Records from a collection:
= = = = = = =
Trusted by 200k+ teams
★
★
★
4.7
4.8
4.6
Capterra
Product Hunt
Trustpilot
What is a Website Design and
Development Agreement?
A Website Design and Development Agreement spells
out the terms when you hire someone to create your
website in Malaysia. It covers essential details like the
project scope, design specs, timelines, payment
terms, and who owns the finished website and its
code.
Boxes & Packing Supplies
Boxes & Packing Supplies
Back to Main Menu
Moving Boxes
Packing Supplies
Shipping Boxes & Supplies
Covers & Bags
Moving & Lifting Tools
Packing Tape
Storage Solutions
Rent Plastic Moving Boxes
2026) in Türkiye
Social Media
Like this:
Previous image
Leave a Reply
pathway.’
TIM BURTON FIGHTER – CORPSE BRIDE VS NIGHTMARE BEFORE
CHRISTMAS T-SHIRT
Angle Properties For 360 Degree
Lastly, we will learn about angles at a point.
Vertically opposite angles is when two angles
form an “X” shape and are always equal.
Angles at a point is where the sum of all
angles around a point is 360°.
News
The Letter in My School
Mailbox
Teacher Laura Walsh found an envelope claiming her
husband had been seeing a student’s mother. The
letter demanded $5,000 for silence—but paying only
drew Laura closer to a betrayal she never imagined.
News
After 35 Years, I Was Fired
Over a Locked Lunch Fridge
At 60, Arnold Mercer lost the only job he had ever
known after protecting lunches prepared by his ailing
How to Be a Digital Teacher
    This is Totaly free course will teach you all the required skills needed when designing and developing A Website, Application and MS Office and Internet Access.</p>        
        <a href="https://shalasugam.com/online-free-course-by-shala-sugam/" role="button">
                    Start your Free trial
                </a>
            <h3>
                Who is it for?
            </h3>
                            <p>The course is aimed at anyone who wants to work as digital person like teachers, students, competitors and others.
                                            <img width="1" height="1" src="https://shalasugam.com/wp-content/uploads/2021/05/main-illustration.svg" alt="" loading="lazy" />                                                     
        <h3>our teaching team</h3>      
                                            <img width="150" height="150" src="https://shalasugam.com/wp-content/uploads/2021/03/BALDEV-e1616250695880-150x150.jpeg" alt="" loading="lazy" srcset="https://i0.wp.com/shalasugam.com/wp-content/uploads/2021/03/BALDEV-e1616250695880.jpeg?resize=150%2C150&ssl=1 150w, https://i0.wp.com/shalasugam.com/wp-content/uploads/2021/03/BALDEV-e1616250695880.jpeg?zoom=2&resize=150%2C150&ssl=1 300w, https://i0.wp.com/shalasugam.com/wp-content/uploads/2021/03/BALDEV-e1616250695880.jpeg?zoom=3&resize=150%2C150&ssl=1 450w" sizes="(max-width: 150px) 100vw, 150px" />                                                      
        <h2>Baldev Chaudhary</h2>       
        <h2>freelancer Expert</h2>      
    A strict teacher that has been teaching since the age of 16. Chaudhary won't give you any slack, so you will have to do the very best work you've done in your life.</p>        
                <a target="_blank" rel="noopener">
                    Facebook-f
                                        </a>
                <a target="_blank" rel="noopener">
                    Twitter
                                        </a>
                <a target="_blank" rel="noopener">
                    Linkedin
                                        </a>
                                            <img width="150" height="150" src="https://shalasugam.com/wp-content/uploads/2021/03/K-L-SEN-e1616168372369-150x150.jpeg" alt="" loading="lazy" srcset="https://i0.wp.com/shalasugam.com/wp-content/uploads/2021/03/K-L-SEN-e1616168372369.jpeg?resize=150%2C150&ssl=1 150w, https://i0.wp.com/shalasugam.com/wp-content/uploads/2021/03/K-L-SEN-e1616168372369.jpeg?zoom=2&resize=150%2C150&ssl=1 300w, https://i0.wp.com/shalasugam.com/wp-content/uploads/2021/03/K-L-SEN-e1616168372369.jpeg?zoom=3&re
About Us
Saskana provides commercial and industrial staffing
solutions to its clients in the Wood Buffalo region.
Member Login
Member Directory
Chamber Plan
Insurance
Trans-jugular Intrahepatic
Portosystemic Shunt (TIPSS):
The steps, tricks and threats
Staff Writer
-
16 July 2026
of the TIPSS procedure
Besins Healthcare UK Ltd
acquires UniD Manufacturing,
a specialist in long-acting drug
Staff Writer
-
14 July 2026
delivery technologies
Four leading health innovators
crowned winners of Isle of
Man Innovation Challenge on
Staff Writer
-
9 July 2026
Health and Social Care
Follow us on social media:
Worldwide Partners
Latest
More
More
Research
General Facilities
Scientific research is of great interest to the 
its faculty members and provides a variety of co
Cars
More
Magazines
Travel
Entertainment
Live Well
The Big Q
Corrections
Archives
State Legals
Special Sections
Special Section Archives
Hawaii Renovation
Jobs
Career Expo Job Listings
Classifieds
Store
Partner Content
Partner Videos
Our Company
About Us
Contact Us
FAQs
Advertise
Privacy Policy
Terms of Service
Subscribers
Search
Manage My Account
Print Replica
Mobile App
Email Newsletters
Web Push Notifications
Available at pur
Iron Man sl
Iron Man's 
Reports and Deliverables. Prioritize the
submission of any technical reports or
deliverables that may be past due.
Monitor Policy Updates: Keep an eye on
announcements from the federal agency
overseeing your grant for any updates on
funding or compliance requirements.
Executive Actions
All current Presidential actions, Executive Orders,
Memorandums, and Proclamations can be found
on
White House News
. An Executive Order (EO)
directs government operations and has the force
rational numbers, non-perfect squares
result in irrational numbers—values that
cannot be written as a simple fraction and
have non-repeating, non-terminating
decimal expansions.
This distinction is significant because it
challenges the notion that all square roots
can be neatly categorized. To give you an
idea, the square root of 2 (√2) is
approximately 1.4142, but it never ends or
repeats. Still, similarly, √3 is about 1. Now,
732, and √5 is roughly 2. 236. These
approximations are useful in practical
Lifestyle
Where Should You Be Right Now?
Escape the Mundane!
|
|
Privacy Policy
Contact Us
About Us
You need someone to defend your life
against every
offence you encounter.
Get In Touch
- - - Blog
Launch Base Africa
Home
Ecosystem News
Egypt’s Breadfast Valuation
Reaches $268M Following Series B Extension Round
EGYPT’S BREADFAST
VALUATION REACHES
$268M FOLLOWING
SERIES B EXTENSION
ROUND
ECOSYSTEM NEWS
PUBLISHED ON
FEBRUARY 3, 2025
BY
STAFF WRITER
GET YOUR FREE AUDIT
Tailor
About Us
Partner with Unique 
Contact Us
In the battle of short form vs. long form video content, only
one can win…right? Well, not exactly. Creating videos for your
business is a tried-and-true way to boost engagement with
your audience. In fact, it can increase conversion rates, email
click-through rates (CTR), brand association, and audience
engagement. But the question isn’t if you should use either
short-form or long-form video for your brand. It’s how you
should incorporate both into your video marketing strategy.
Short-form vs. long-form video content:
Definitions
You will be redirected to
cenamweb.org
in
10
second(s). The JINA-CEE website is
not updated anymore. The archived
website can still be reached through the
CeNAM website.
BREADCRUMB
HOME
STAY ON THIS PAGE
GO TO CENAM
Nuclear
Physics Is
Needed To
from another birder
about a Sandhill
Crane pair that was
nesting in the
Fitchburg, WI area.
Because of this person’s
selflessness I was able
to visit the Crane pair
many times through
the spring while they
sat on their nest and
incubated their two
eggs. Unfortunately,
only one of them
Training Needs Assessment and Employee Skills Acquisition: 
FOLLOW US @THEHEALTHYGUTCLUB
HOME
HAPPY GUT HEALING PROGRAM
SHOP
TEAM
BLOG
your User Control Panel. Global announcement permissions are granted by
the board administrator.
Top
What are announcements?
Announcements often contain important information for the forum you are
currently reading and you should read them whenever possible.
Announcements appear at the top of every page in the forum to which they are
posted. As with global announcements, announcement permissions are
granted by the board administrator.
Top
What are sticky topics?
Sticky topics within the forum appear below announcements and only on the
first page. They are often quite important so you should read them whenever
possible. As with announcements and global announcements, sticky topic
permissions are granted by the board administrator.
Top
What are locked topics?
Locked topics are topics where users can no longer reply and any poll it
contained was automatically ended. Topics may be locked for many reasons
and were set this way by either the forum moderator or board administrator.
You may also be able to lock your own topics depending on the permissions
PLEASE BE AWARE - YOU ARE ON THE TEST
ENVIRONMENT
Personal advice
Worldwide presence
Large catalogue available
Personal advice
= = = = = = =
Problem requirements: Starting at the line that has "This distinction is significant because it" in the records above, restate word for word every line until the one that has "repeats. Still, similarly, √3", and include that one as well.

Expected output:
This distinction is significant because it
challenges the notion that all square roots
can be neatly categorized. To give you an
idea, the square root of 2 (√2) is
approximately 1.4142, but it never ends or
repeats. Still, similarly, √3 is about 1. Now,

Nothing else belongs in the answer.